What You Need to Know about the Upper-level ISEE

What You Need to Know about the Upper-level ISEE


The ISEE (Independent School Entrance Exam) is used in the admissions process for private schools. The upper-level ISEE is designed for students who are entering or currently in 9th grade or above. In other words, an eighth grade student would take this test if seeking admissions to a private high school, as would a current high school student attempting to transfer from a public school to a private school.


The test has five sections: Verbal Reasoning, Quantitative Reasoning, Reading Comprehension, Math Achievement, and Essay. The first four sections of the test are multiple choice.


Section Details

Verbal Reasoning (40 questions, 20 minutes)
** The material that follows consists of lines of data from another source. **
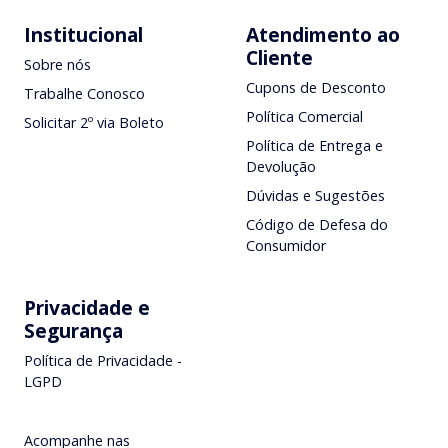
Institucional
Atendimento ao
Cliente
Sobre nós
Cupons de Desconto
Trabalhe Conosco
Política Comercial
Solicitar 2º via Boleto
Política de Entrega e
Devolução
Dúvidas e Sugestões
Código de Defesa do
Consumidor
Privacidade e
Segurança
Política de Privacidade -
LGPD
Acompanhe nas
This section consists of two question types: vocabulary and sentence completion. The vocabulary questions pose an abstract word followed by four possible answer choices to define the word. Students are asked to select one correct answer among the four options. The sentence completion questions provide students with a missing word or word pair and ask students to select the appropriate word or word pair to complete the context of the sentence.


Quantitative Reasoning (37 questions, 35 minutes)

This section is made up of word problems and quantitative comparisons.  The word problems are multiple choice and provide students with four answer choices from which students must select the best answer. Several of the word problems can be solved without doing computations on paper. In fact, many of the word problems are testing a students’ general math logic and critical thinking skills rather than their ability to make specific calculations. The quantitative comparison questions ask students to compare two things and decide if Quantity X is bigger, or if Quantity Y is bigger, or if they are equal, or if the relationship cannot be determined based on the information given.


Reading Comprehension (36 questions, 35 minutes)

This section asks students to read six passages and answer big picture and detail questions about each passage. The passages cover a variety of subject areas including arts, contemporary life, history, and science.


Mathematics Achievement (47 questions, 40 minutes)

This section asks students to find the solution to a single-step or multi-step math problem. Compared to the quantitative reasoning section, this section is more traditionally a math section because students will be exercising their computation skills across many disciplines of mathematics.


*Note: The Reading Comprehension and Mathematics Achievement sections are based on grade-appropriate curriculum standards adopted by the National Council of Teachers of English (NCTE) and the National Council of Teachers of Mathematics (NCTM). 


Essay (1 prompt, 30 minutes)
Students are asked to write an essay in response to a short prompt. Prompts may relate to the student’s life, to the student’s community, or to the world in general. The essay portion is sent directly to the school for review and is not scored by the testing company.



All questions on the ISEE are equal in value, and a raw score is generated based on the number of questions a student answered correctly. There is no penalty for incorrect answers on the ISEE. The scaled score range for all sections and levels of the ISEE is 760 to 940.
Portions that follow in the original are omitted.